ACTION ITEM:
Check every line of the data below for the word "https". Copy the ones that have it.
(DATA SHOWN Opens)
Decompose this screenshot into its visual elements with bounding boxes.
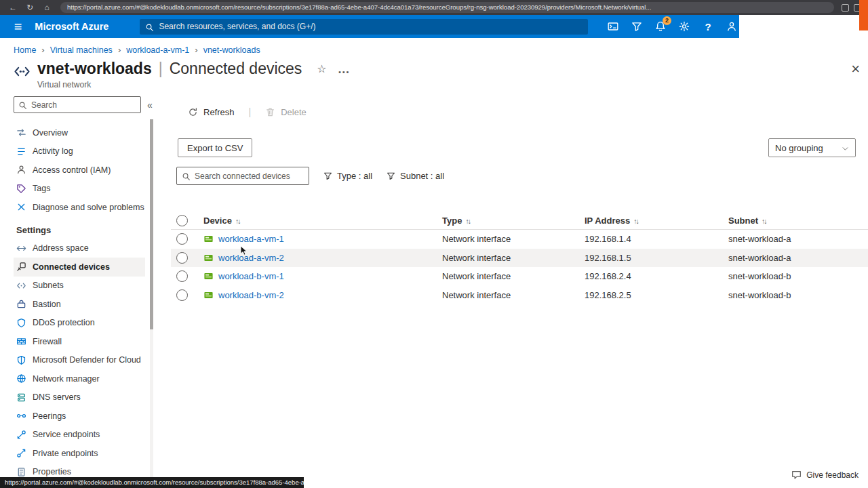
hamburger-menu-icon[interactable]: ≡: [11, 15, 25, 38]
device-search-input[interactable]: [195, 171, 304, 181]
browser-url-bar[interactable]: https://portal.azure.com/#@kodekloudlab.…: [60, 2, 834, 13]
row-radio[interactable]: [176, 289, 188, 301]
sidebar-item-label: Service endpoints: [33, 430, 100, 439]
sidebar-item-connected-devices[interactable]: Connected devices: [14, 258, 145, 277]
give-feedback-button[interactable]: Give feedback: [791, 470, 859, 480]
browser-refresh-icon[interactable]: ↻: [24, 0, 36, 15]
breadcrumb-home[interactable]: Home: [14, 45, 36, 55]
azure-top-bar: ≡ Microsoft Azure 2 ?: [0, 15, 739, 38]
device-link[interactable]: workload-a-vm-2: [218, 253, 284, 263]
export-csv-button[interactable]: Export to CSV: [178, 138, 252, 157]
sort-icon: ↑↓: [235, 217, 240, 225]
funnel-icon: [323, 171, 332, 180]
breadcrumb: Home › Virtual machines › workload-a-vm-…: [14, 45, 260, 55]
ddos-icon: [16, 318, 26, 328]
connected-devices-icon: [16, 262, 26, 272]
sidebar-item-microsoft-defender-for-cloud[interactable]: Microsoft Defender for Cloud: [14, 351, 145, 370]
column-header-device[interactable]: Device ↑↓: [203, 216, 442, 226]
sidebar-item-label: DNS servers: [33, 392, 81, 402]
type-filter-pill[interactable]: Type : all: [323, 171, 372, 181]
breadcrumb-separator: ›: [41, 45, 44, 55]
subnet-filter-pill[interactable]: Subnet : all: [387, 171, 444, 181]
sidebar-collapse-icon[interactable]: «: [145, 100, 155, 110]
sidebar-item-service-endpoints[interactable]: Service endpoints: [14, 426, 145, 445]
column-header-type[interactable]: Type ↑↓: [442, 216, 585, 226]
screen-edge-marker: [859, 0, 868, 30]
page-subtitle: Virtual network: [37, 80, 860, 89]
refresh-button[interactable]: Refresh: [188, 107, 235, 117]
sidebar-item-dns-servers[interactable]: DNS servers: [14, 388, 145, 407]
service-endpoints-icon: [16, 430, 26, 440]
device-link[interactable]: workload-b-vm-2: [218, 290, 284, 300]
notification-badge: 2: [663, 16, 671, 25]
sidebar-item-firewall[interactable]: Firewall: [14, 332, 145, 351]
row-radio[interactable]: [176, 233, 188, 245]
sidebar-item-bastion[interactable]: Bastion: [14, 295, 145, 314]
favorite-star-icon[interactable]: ☆: [317, 62, 326, 75]
give-feedback-label: Give feedback: [806, 470, 859, 480]
cloud-shell-button[interactable]: [606, 19, 620, 34]
network-interface-icon: [203, 290, 214, 300]
notifications-button[interactable]: 2: [653, 19, 668, 34]
device-link[interactable]: workload-b-vm-1: [218, 271, 284, 281]
select-all-radio[interactable]: [176, 215, 188, 226]
sidebar-item-diagnose-and-solve-problems[interactable]: Diagnose and solve problems: [14, 198, 145, 217]
firewall-icon: [16, 336, 26, 346]
sidebar-item-ddos-protection[interactable]: DDoS protection: [14, 314, 145, 333]
sidebar-item-access-control-iam[interactable]: Access control (IAM): [14, 161, 145, 180]
sidebar-item-activity-log[interactable]: Activity log: [14, 142, 145, 161]
breadcrumb-virtual-machines[interactable]: Virtual machines: [50, 45, 113, 55]
subnet-cell: snet-workload-a: [728, 234, 868, 244]
sidebar-scrollbar[interactable]: [150, 119, 153, 483]
sidebar-item-overview[interactable]: Overview: [14, 123, 145, 142]
device-search-box[interactable]: [176, 167, 309, 185]
sidebar-item-label: Diagnose and solve problems: [33, 203, 144, 212]
azure-portal-screen: ← ↻ ⌂ https://portal.azure.com/#@kodeklo…: [0, 0, 868, 488]
close-blade-icon[interactable]: ×: [851, 62, 860, 76]
row-radio[interactable]: [176, 252, 188, 264]
breadcrumb-workload-a-vm-1[interactable]: workload-a-vm-1: [126, 45, 189, 55]
sidebar-scrollbar-thumb[interactable]: [150, 119, 153, 329]
table-row: workload-b-vm-1 Network interface 192.16…: [171, 267, 868, 286]
breadcrumb-vnet-workloads[interactable]: vnet-workloads: [203, 45, 260, 55]
delete-button[interactable]: Delete: [265, 107, 307, 117]
sidebar-search-box[interactable]: [14, 96, 141, 113]
azure-brand[interactable]: Microsoft Azure: [35, 21, 108, 32]
column-label: Device: [203, 216, 232, 226]
browser-bookmark-icon[interactable]: [842, 4, 849, 12]
column-header-ip-address[interactable]: IP Address ↑↓: [585, 216, 728, 226]
sidebar-item-subnets[interactable]: Subnets: [14, 277, 145, 296]
sidebar-search-input[interactable]: [31, 100, 136, 110]
table-row: workload-a-vm-1 Network interface 192.16…: [171, 230, 868, 249]
sidebar-item-network-manager[interactable]: Network manager: [14, 369, 145, 388]
sidebar-item-private-endpoints[interactable]: Private endpoints: [14, 444, 145, 463]
ip-cell: 192.168.2.5: [585, 290, 728, 300]
help-button[interactable]: ?: [701, 19, 715, 34]
refresh-icon: [188, 107, 198, 117]
column-header-subnet[interactable]: Subnet ↑↓: [728, 216, 868, 226]
virtual-network-icon: [14, 63, 31, 80]
browser-back-icon[interactable]: ←: [7, 0, 19, 15]
page-title: vnet-workloads: [37, 60, 152, 78]
column-label: Type: [442, 216, 462, 226]
more-options-icon[interactable]: …: [338, 66, 351, 73]
sidebar-menu: Overview Activity log Access control (IA…: [14, 123, 155, 481]
settings-button[interactable]: [677, 19, 692, 34]
row-radio[interactable]: [176, 270, 188, 282]
sort-icon: ↑↓: [762, 217, 766, 225]
device-cell: workload-a-vm-1: [203, 234, 442, 244]
global-search-box[interactable]: [140, 19, 588, 35]
iam-icon: [16, 165, 26, 175]
sidebar-item-tags[interactable]: Tags: [14, 180, 145, 199]
sidebar-item-address-space[interactable]: Address space: [14, 239, 145, 258]
topbar-icons: 2 ?: [606, 19, 739, 34]
global-search-input[interactable]: [159, 22, 583, 31]
overview-icon: [16, 127, 26, 138]
directory-filter-button[interactable]: [629, 19, 644, 34]
filter-icon: [631, 21, 642, 32]
sidebar-item-peerings[interactable]: Peerings: [14, 407, 145, 426]
device-link[interactable]: workload-a-vm-1: [218, 234, 284, 244]
grouping-dropdown[interactable]: No grouping: [768, 138, 856, 157]
account-button[interactable]: [724, 19, 739, 34]
browser-home-icon[interactable]: ⌂: [41, 0, 53, 15]
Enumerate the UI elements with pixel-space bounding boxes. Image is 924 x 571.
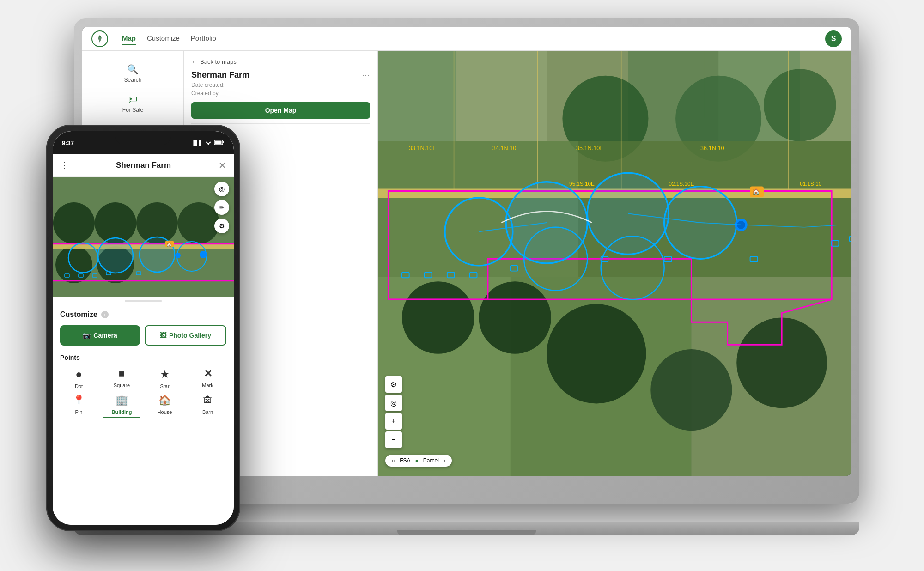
point-mark[interactable]: ✕ Mark [189, 368, 226, 389]
camera-icon: 📷 [83, 332, 91, 339]
point-building[interactable]: 🏢 Building [103, 395, 140, 418]
dot-icon: ● [75, 368, 82, 381]
camera-btn-label: Camera [93, 332, 117, 339]
tab-map[interactable]: Map [122, 32, 136, 45]
map-settings-button[interactable]: ⚙ [385, 376, 402, 393]
svg-rect-61 [223, 141, 225, 143]
scene: Map Customize Portfolio S 🔍 Search [0, 0, 924, 571]
barn-icon: 🏚 [203, 395, 213, 407]
topbar-right: S [825, 30, 842, 47]
phone-map-controls: ◎ ✏ ⚙ [214, 182, 229, 233]
phone-scroll-handle [125, 300, 162, 302]
phone-settings-button[interactable]: ⚙ [214, 219, 229, 233]
phone-map-preview[interactable]: 🏠 ◎ ✏ ⚙ [53, 177, 234, 297]
phone-screen: 9:37 ▐▌▌ [53, 131, 234, 525]
phone-farm-title: Sherman Farm [116, 161, 171, 170]
svg-point-16 [479, 281, 551, 354]
map-location-button[interactable]: ◎ [385, 395, 402, 411]
map-zoom-in-button[interactable]: + [385, 413, 402, 430]
signal-icon: ▐▌▌ [192, 140, 202, 146]
svg-point-35 [506, 182, 587, 263]
star-icon: ★ [160, 368, 170, 381]
info-icon[interactable]: i [101, 311, 109, 318]
laptop-topbar: Map Customize Portfolio S [82, 27, 851, 51]
svg-text:02.1S.10E: 02.1S.10E [669, 181, 694, 187]
map-zoom-out-button[interactable]: − [385, 431, 402, 448]
parcel-radio[interactable]: ● [415, 457, 419, 464]
point-dot[interactable]: ● Dot [60, 368, 97, 389]
photo-gallery-button[interactable]: 🖼 Photo Gallery [145, 325, 226, 346]
gallery-icon: 🖼 [160, 332, 166, 339]
nav-tabs: Map Customize Portfolio [122, 32, 216, 45]
open-map-button[interactable]: Open Map [191, 102, 370, 119]
phone-edit-button[interactable]: ✏ [214, 200, 229, 215]
more-options-icon[interactable]: ⋯ [362, 70, 370, 80]
point-star[interactable]: ★ Star [146, 368, 183, 389]
point-square[interactable]: ■ Square [103, 368, 140, 389]
sidebar-item-search[interactable]: 🔍 Search [82, 58, 183, 89]
map-area[interactable]: 33.1N.10E 34.1N.10E 35.1N.10E 36.1N.10 9… [378, 51, 851, 476]
point-house[interactable]: 🏠 House [146, 395, 183, 418]
back-to-maps-link[interactable]: ← Back to maps [191, 58, 370, 65]
svg-rect-62 [215, 141, 222, 144]
svg-text:34.1N.10E: 34.1N.10E [492, 145, 520, 152]
svg-text:35.1N.10E: 35.1N.10E [576, 145, 604, 152]
svg-text:95.1S.10E: 95.1S.10E [569, 181, 595, 187]
customize-title: Customize [60, 310, 97, 319]
pin-icon: 📍 [73, 395, 85, 407]
dot-label: Dot [75, 383, 83, 389]
phone-menu-icon[interactable]: ⋮ [60, 160, 68, 170]
phone-status-icons: ▐▌▌ [192, 140, 225, 146]
map-layer-control[interactable]: ○ FSA ● Parcel › [385, 455, 452, 467]
points-grid: ● Dot ■ Square ★ Star ✕ [60, 368, 226, 418]
svg-point-85 [175, 253, 181, 258]
created-by-label: Created by: [191, 90, 370, 97]
square-icon: ■ [119, 368, 125, 380]
svg-point-59 [208, 144, 209, 145]
camera-button[interactable]: 📷 Camera [60, 325, 140, 346]
building-label: Building [112, 409, 132, 415]
svg-point-15 [402, 281, 474, 354]
point-pin[interactable]: 📍 Pin [60, 395, 97, 418]
point-barn[interactable]: 🏚 Barn [189, 395, 226, 418]
search-icon: 🔍 [127, 64, 139, 75]
customize-section-header: Customize i [60, 310, 226, 319]
sidebar-item-for-sale[interactable]: 🏷 For Sale [82, 89, 183, 119]
svg-text:🏠: 🏠 [752, 188, 760, 196]
fsa-label: FSA [400, 457, 410, 464]
photo-actions: 📷 Camera 🖼 Photo Gallery [60, 325, 226, 346]
app-logo [91, 30, 108, 47]
phone-close-icon[interactable]: ✕ [219, 160, 226, 171]
sidebar-for-sale-label: For Sale [122, 107, 143, 113]
square-label: Square [114, 383, 130, 388]
svg-point-9 [764, 69, 836, 141]
phone-frame: 9:37 ▐▌▌ [46, 125, 240, 531]
mark-label: Mark [202, 383, 213, 388]
sidebar-search-label: Search [124, 77, 141, 83]
svg-rect-2 [456, 51, 547, 141]
phone-time: 9:37 [62, 140, 74, 146]
back-to-maps-label: Back to maps [200, 58, 237, 65]
panel-title-row: Sherman Farm ⋯ [191, 70, 370, 80]
svg-text:01.1S.10: 01.1S.10 [800, 181, 821, 187]
svg-point-77 [200, 251, 207, 258]
pin-label: Pin [75, 409, 83, 415]
tab-customize[interactable]: Customize [147, 32, 180, 45]
farm-name-title: Sherman Farm [191, 70, 249, 80]
user-avatar[interactable]: S [825, 30, 842, 47]
svg-text:🏠: 🏠 [166, 242, 172, 248]
parcel-label: Parcel [423, 457, 439, 464]
phone-location-button[interactable]: ◎ [214, 182, 229, 196]
svg-point-65 [53, 202, 95, 244]
chevron-right-icon[interactable]: › [444, 457, 445, 464]
svg-rect-1 [378, 51, 456, 141]
svg-point-74 [98, 238, 133, 273]
star-label: Star [160, 383, 169, 389]
svg-point-18 [650, 349, 732, 431]
phone: 9:37 ▐▌▌ [46, 125, 240, 531]
house-label: House [158, 409, 172, 415]
tab-portfolio[interactable]: Portfolio [191, 32, 216, 45]
fsa-radio[interactable]: ○ [392, 457, 395, 464]
svg-point-69 [55, 246, 92, 283]
map-svg-overlay: 33.1N.10E 34.1N.10E 35.1N.10E 36.1N.10 9… [378, 51, 851, 476]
(DATA SHOWN Closes)
RESPONSE AREA:
browser-url-bar[interactable]: https://portal.azure.com/#@kodekloudlab.…: [60, 2, 834, 13]
azure-portal-screen: ← ↻ ⌂ https://portal.azure.com/#@kodeklo…: [0, 0, 868, 488]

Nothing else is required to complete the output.